The needs of the various parties concerned may, of course, differ; shareholders are interested in dividends; customers are interested in service levels, and quality. Firms should, therefore, employ different efficiency measures, for different audiences. ROI (return on invested capital) is a criterion of efficiency popular in financial circles. It measures profit generated by the capital invested in a company, or a project and is thus a very important indicator of efficiency, to both creditors and the owners of the invested capital. For shareholders, the most important figure is what they earn after tax, in the form dividends on the capital they have put into the company; the return after tax on their own equity, often shortened ROE.
The management must also track the return on the firm´s total capital, and on particular investment projects, so that they can control their allocation of capital. Unfortunately, this technique cannot be applied to intangible assets, so various income statement, and non-monetary measurements, must be used instead to calculate efficiency.

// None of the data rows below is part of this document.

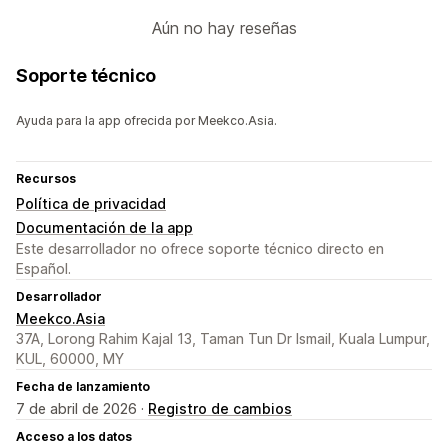
Aún no hay reseñas
Soporte técnico
Ayuda para la app ofrecida por Meekco.Asia.
Recursos
Política de privacidad
Documentación de la app
Este desarrollador no ofrece soporte técnico directo en
Español.
Desarrollador
Meekco.Asia
37A, Lorong Rahim Kajal 13, Taman Tun Dr Ismail, Kuala Lumpur,
KUL, 60000, MY
Fecha de lanzamiento
7 de abril de 2026 ·
Registro de cambios
Acceso a los datos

Effectiveness measures how well an organization is satisfying the need of those it serves. It is more difficult to measure also because one must often go outside one´s own organization. Measuring customer satisfaction for instance, an important indicator of an organisation’s effectiveness, relies on customer polls. Therefore effectiveness is seldom measured. Even if it is not practically possible to measure effectiveness, it is never-the-less valuable to think in effectiveness terms. What gives the most revealing picture of performance? To focus on the costs of people or on the revenues they bring in? Cost focus is efficiency oriented, revenue focus is effectiveness oriented.“
Text by Dr. Karl Erik Sveiby 1999 – Swedish Consultant and Professor at the Hanken Management School Helsinki, Finland – he is also the mind behind the Tango Simulation offered by Celemi. Read more about the simulation . A video made by Cenandu in 2007 in German will give you some insights on how the boardgames runs ….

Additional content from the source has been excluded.